The present disclosure relates to compositions and methods for preventing or combating oral biofilm, dental plaque, oral odor, gingivitis and periodontal disease in non-human animals. In particular, the present disclosure relates to the use of L-arginine and/or similar amino-acids to modify the oral cavity environment and the oral microbiome of domestic animals.

Oral biofilms, commonly known as dental plaque, are complex microbial communities that form on tooth surfaces and other oral structures. These biofilms are primarily composed of bacteria and are responsible for various oral health problems, including dental caries, gingivitis, and periodontal disease. Pets are not as susceptible to cavities but plaque often leads to gingivitis, periodontal disease and tooth decay. Current methods for controlling oral biofilm involve mechanical removal through brushing, professional dental cleaning and to a lesser degree administration of oral health aids such as dental chews. However, these methods often fall short in providing long-term prevention.

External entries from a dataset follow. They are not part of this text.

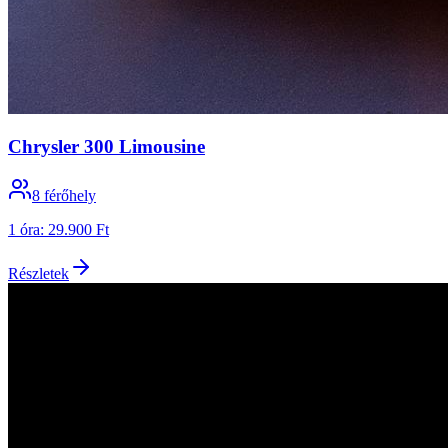
Chrysler 300 Limousine
8
férőhely
1 óra
:
29.900 Ft
Részletek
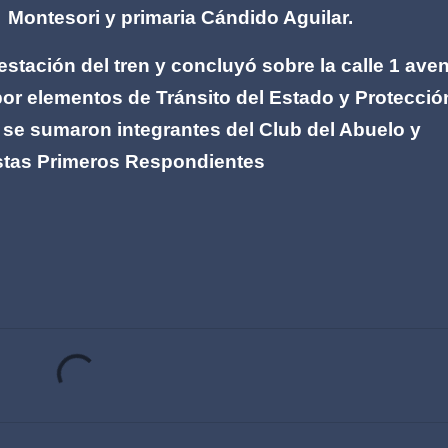
Montesori y primaria Cándido Aguilar.
estación del tren y concluyó sobre la calle 1 ave
or elementos de Tránsito del Estado y Protecció
ido se sumaron integrantes del Club del Abuelo y
istas Primeros Respondientes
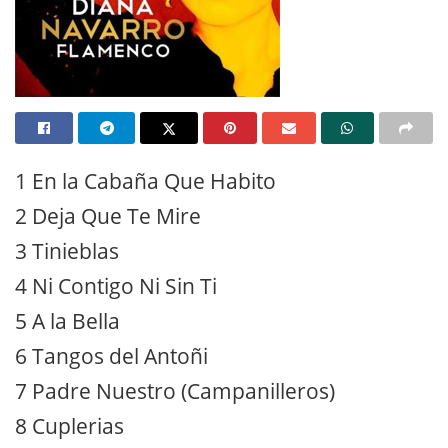
1 En la Cabaña Que Habito
2 Deja Que Te Mire
3 Tinieblas
4 Ni Contigo Ni Sin Ti
5 A la Bella
6 Tangos del Antoñi
7 Padre Nuestro (Campanilleros)
8 Cuplerias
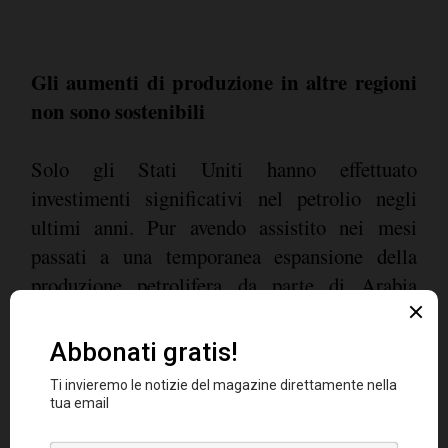
Gli aumenti di produzione in altre regioni
non sono sostenibili
Solo gli Stati Uniti hanno effettuato
investimenti significativi nel petrolio negli
ultimi anni. Pur avendo assistito nei mesi
passati a una temporanea espansione della
produzione petrolifera da parte di Arabia
dubitiamo
Saudita, Russia, Libia e Nigeria,
che queste fonti rimarranno stabili senza
nuovi investimenti
. Inoltre, il mondo deve fare
i conti con il calo dell'offerta proveniente da
Venezuela e Iran.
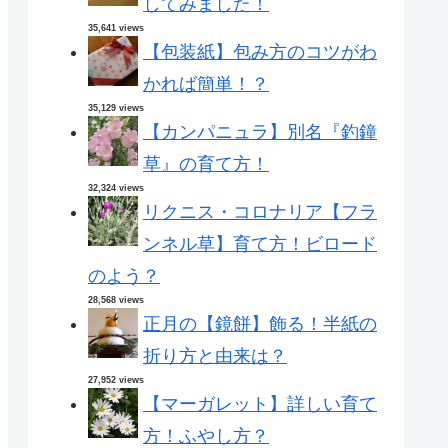
してみました！
35,641 views
【包装紙】包み方のコツがわ
かれば簡単！？
35,129 views
【カンパニュラ】別名『釣鐘
草』の育て方！
32,324 views
リクニス・コロナリア【フラ
ンネル草】育て方！ビロード
のよう？
28,568 views
正月の【鏡餅】飾る！半紙の
折り方と由来は？
27,952 views
【マーガレット】詳しい育て
方！ふやし方？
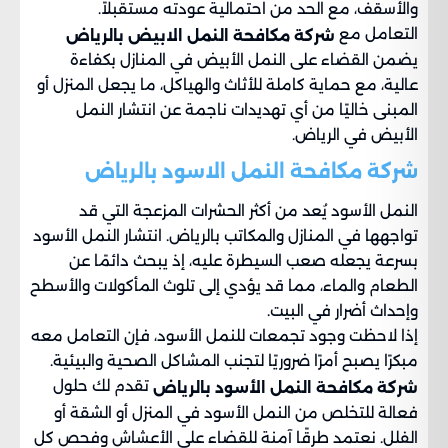
والأسقف، مع الحد من احتمالية عودته مستقبلاً.
التعامل مع
شركة مكافحة النمل الابيض بالرياض
يضمن القضاء على النمل الأبيض في المنازل بكفاءة
عالية، مع حماية كاملة للأثاث والهياكل، ما يجعل المنزل أو
المبنى خاليًا من أي تهديدات ناجمة عن انتشار النمل
الأبيض في الرياض.
شركة مكافحة النمل الاسود بالرياض
النمل الأسود يُعد من أكثر الحشرات المزعجة التي قد
تواجهها في المنازل والمكاتب بالرياض. انتشار النمل الأسود
بسرعة يجعله صعب السيطرة عليه، إذ يبحث دائمًا عن
الطعام والماء، مما قد يؤدي إلى تلوث المأكولات والأسطح
وإحداث أضرار في البيت.
إذا لاحظت وجود تجمعات للنمل الأسود، فإن التعامل معه
مبكرًا يصبح أمرًا ضروريًا لتجنب المشاكل الصحية والبيئية.
تقدم لك حلول
شركة مكافحة النمل الأسود بالرياض
فعالة للتخلص من النمل الأسود في المنزل أو الشقة أو
الفلل. نعتمد طرقًا آمنة للقضاء على الأعشاش وفحص كل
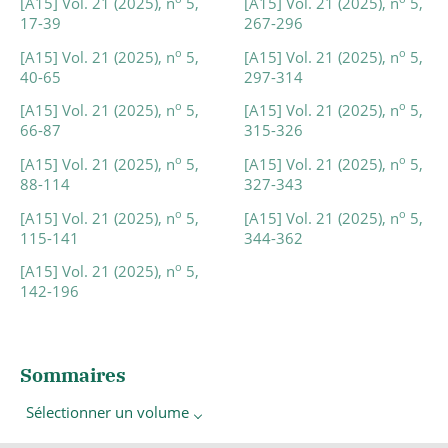
[A15] Vol. 21 (2025), n
5,
[A15] Vol. 21 (2025), n
5,
17-39
267-296
o
o
[A15] Vol. 21 (2025), n
5,
[A15] Vol. 21 (2025), n
5,
40-65
297-314
o
o
[A15] Vol. 21 (2025), n
5,
[A15] Vol. 21 (2025), n
5,
66-87
315-326
o
o
[A15] Vol. 21 (2025), n
5,
[A15] Vol. 21 (2025), n
5,
88-114
327-343
o
o
[A15] Vol. 21 (2025), n
5,
[A15] Vol. 21 (2025), n
5,
115-141
344-362
o
[A15] Vol. 21 (2025), n
5,
142-196
Sommaires
Sélectionner un volume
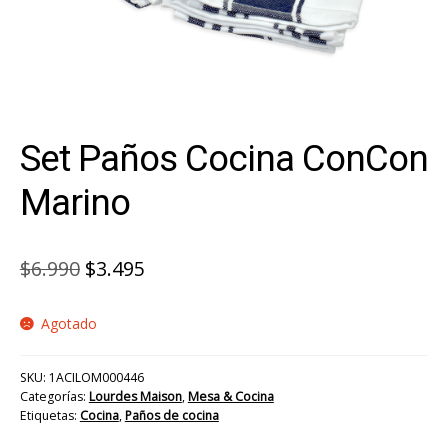
Set Paños Cocina ConCon
Marino
El
El
$
6.990
$
3.495
precio
precio
Agotado
original
actual
era:
es:
SKU:
1ACILOM000446
$6.990.
$3.495.
Categorías:
Lourdes Maison
,
Mesa & Cocina
Etiquetas:
Cocina
,
Paños de cocina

Several compounds have been identified to disrupt biofilm formation and bacterial growth. Among them L-arginine showed very promising effect in humans favouring commensal bacteria vs, the causative agent of cavities (Sharma 2014, Nascimento 2009). Arginine, for oral administration, has been vastly studied in humans, mostly due to its ability to in combination with fluoride, reducing dental sensitivity and inducing tooth mineralization.

An expanding area of oral microbiology in humans has now been devoted to explore microbial metabolic activities that help to neutralize biofilm pH and thus inhibit the caries process. Arginine metabolism via the arginine deiminase pathway (ADS) produces alkali in the form of ammonia that counteracts the effects of biofilm acidification from bacterial glycolysis. ADS also functions as an adaptive strategy used by certain bacteria to thrive in oral biofilms.

Most recently, Carda-Dieguez et al. 2022 demonstrated the use of a combination of fluoride and arginine in dentrifice in the modification of the human oral microbiome in humans. Although the body of literature could be viewed as indicative, due to the vast physiological, metabolic and compositional differences of dogs and cats oral environment is not possible to extrapolate human information to pets. Experimentation is required to demonstrate activity of compounds in oral health.

Given the significant differences in the oral microbiome and oral environment of pets when compared to humans, data obtained in humans is not predictive of effectiveness in non-humans such as domestic animals.

Accumulation of periodontal biofilm and plaque formation is commonly seen in dogs of all breeds. Biofilm is known to lead to plaque formation and periodontal disease affecting up to 85% of the canine population.

Dental disease is the result of a multi-step process that occurs within the oral cavity. In the first step, the tooth is coated with a thin layer of glycoproteins commonly known as the acquired pellicle. This layer adheres tightly to the tooth surface and cannot be removed with routine oral care measures such as brushing. Within hours, this layer will thicken as debris and normal oral bacteria accumulate along the gingival margin and begin to adhere and multiply. At this point, the plaque biofilm (bacteria plus secreted matrix) is quite soft and can be removed by simple abrasion from devices such as brushing or chewing. However, with time, the bacterial population will increase and the plaque will become more secured to the tooth surface through the production of glucans.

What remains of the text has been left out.